Hearing their ambitions for the future, Iraj proclaims that there’s no hope for human survival and that “all of you will fail” before having them read a sentence on the blackboard: “We are lost forever in this world.” Then, he expels them all until Omid recovers his spectacles, declaring, “No more education. Everyone go stand in the closet!”

Showing at the 62nd New York Film Festival following its celebrated appearance at this year’s Cannes and Toronto fests, Universal Language is the drollest and oddest film of the year—and one of the funniest as well. Writer/director Matthew Rankin’s latest defies easy categorization and is all the better for it, segueing between absurdist registers with a deftness that allows it to both amuse and move. A fragmented tale about disparate individuals in search of themselves, community, and home—and, in its self-consciousness, about cinema’s ability to bring people together—it’s an off-kilter creation that feels like the wacko offspring of Aki Kaurismäki and Abbas Kiarostami’s cinemas.

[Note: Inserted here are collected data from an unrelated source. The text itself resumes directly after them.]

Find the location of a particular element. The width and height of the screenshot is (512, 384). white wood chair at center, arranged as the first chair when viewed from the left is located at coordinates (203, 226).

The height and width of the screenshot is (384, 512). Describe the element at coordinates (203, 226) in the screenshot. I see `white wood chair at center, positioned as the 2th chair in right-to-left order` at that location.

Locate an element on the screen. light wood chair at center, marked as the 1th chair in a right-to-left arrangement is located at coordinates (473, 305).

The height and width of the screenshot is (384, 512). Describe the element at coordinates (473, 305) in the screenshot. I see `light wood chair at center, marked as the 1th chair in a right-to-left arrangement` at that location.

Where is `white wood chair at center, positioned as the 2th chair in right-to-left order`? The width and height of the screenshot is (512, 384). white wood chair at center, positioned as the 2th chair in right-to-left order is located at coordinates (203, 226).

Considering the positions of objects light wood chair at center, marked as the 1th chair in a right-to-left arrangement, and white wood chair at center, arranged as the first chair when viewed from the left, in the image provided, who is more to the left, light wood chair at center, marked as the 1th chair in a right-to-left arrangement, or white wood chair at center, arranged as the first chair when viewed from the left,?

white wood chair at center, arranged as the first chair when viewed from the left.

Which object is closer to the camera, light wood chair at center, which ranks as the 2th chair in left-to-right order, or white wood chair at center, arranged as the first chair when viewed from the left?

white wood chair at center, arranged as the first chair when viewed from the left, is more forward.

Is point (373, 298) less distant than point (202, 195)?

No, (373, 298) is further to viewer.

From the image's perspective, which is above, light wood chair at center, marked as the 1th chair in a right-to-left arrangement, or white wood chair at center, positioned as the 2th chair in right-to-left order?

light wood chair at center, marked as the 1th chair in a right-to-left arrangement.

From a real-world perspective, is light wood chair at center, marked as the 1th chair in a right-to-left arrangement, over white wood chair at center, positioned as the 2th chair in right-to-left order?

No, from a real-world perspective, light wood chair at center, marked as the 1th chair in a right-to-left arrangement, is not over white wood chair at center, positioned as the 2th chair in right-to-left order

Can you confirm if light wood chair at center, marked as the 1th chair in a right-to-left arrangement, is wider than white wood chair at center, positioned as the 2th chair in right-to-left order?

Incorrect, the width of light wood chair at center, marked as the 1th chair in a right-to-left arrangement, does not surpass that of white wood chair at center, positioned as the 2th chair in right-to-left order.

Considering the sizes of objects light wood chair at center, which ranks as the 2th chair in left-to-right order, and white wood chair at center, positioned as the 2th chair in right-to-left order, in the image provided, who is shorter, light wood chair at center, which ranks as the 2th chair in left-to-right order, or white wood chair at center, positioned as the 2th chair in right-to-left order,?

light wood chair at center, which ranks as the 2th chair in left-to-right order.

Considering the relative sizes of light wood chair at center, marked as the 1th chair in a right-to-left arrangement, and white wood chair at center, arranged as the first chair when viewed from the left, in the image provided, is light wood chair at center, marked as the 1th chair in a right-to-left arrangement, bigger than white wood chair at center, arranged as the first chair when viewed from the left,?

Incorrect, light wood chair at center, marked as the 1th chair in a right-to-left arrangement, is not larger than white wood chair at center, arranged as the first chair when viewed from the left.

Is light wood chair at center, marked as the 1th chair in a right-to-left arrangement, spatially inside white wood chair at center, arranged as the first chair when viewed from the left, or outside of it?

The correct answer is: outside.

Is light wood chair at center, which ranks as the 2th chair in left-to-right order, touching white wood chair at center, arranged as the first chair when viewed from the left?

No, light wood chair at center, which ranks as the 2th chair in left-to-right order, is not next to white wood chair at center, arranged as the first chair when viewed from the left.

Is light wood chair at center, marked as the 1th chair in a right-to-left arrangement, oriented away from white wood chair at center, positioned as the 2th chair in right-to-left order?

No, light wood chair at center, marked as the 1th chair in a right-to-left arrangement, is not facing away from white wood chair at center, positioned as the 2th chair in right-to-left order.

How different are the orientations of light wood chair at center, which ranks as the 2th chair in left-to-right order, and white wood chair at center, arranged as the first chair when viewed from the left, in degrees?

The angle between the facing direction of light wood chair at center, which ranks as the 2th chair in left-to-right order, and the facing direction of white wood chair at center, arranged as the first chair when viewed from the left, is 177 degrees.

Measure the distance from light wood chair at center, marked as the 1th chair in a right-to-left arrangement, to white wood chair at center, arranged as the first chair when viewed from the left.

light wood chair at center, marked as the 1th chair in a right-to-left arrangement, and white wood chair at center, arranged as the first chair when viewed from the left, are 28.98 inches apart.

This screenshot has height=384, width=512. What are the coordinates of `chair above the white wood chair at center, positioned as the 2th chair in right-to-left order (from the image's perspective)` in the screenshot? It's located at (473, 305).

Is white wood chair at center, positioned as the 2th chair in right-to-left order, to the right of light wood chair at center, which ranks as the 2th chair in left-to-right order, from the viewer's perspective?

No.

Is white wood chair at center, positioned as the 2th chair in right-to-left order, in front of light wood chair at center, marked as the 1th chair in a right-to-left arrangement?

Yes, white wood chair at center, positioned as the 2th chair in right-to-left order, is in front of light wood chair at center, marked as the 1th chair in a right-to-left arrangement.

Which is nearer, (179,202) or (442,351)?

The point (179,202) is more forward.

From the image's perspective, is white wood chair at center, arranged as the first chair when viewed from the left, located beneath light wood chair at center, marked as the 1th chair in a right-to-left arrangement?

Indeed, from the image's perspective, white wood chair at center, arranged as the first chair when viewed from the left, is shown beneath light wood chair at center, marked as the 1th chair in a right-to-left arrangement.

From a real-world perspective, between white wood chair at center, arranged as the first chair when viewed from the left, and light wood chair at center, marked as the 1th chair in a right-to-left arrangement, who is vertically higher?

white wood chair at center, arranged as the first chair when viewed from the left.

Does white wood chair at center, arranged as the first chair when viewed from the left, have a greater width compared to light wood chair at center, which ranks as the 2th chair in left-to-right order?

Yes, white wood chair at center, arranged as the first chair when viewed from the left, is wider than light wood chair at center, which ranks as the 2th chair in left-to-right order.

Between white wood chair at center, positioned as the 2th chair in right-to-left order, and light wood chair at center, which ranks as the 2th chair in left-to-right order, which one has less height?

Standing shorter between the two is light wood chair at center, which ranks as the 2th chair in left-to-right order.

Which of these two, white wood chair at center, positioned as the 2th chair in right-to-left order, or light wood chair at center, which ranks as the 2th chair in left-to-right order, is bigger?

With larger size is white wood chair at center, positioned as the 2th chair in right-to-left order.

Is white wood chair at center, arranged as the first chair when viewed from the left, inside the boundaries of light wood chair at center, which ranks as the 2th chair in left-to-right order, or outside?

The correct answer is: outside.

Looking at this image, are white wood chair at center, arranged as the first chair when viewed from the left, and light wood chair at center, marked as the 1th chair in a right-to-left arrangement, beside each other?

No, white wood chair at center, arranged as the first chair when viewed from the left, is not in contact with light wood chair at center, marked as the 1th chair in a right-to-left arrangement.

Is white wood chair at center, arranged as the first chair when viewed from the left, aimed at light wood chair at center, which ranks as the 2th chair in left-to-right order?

A still from Universal Language

A still from Universal Language

Courtesy of New York Film Festival

In the aftermath of Iraj’s classroom tirade, Universal Language introduces us to its weird alterna-Winnipeg, where children line up to have three swings on the schoolyard’s lone swing, an adolescent photographer snaps pics of a classmate and his donkey, and Negin (Rojina Esmaeili) informs Omid that if she finds his glasses, she’ll return them to him. Every building in this metropolis—which is divided between Beige and Grey districts—is either concrete or brick, and they loom large over its inhabitants, often taking up most of the frame’s background. Marked by sharp angles and curved openings, this geometric architecture is as cold and drab as the city’s history, which includes “the Great Parallel Parking Incident of 1958” and a memorial to Louis Riel that’s located between a freeway and an exit ramp.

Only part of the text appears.